Assembly Republican Leader Kristin Olsen (R-Modesto) introduced Assembly Constitutional Amendment 1 on Dec. 2, with the goal of increasing government transparency by requiring all legislation to be in print and publicly available for at least 72 hours before a vote.
“Each year, the Legislature passes bills requiring greater transparency of various agencies and local governments,” said Olsen. “However, it fails to hold itself accountable to those same standards of open, transparent, citizen-driven government. ACA 1 will improve public policy and will increase transparency and trust among the public in an institution that too often inspires neither.”
Bills exempt from this requirement would be those in response to a state of emergency formally declared by the Governor. Senate Republican Leader Bob Huff (R-Diamond Bar) and Senator Lois Wolk (D-Davis) have both signed on to the measure as Principal Co-Authors.

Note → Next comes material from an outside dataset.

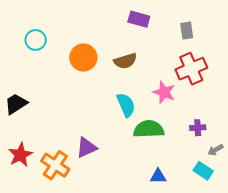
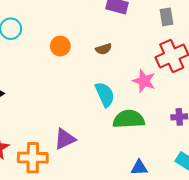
orange circle: (83, 57) -> (60, 46), size x0.7
brown semicircle: (125, 61) -> (104, 49), size x0.7
orange cross: (55, 165) -> (33, 158), turned -32

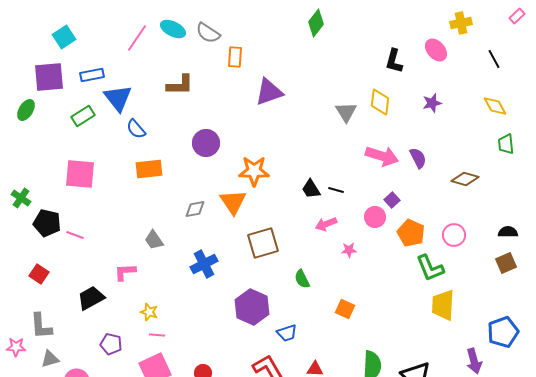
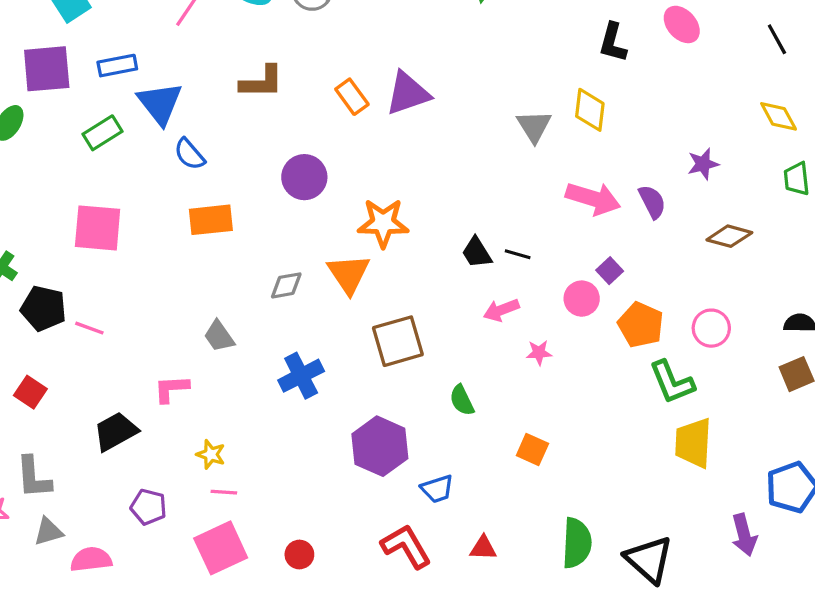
orange rectangle: (235, 57) -> (352, 97), moved, turned -40
purple star: (432, 103) -> (703, 164), moved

Under current law, once a bill has been in print for 30 days, it can be amended, distributed to and passed by members of the Legislature, which in some instances results in votes at the same time members first receive bill information.
Conversely, many state that most bills are debated in public committee hearings weeks prior to a vote. Olsen, however, notes that final details of significant bills, like that of the State budget, are negotiated behind closed doors and then presented to legislators for a vote rather quickly in order to minimize controversy.
Other leaders chimed in regarding the matter.
According to Wolk, during the previous two-year session, between the two chambers, there were nearly 5,000 legislative proposals, many of which became law.
“While most of those proposals were publicly shared and well-vetted, some were not,” said Wolk.
Wolk made the argument that last-minute changes to bills can lead to confusion, making it difficult to ensure that legislators understand what they are voting on.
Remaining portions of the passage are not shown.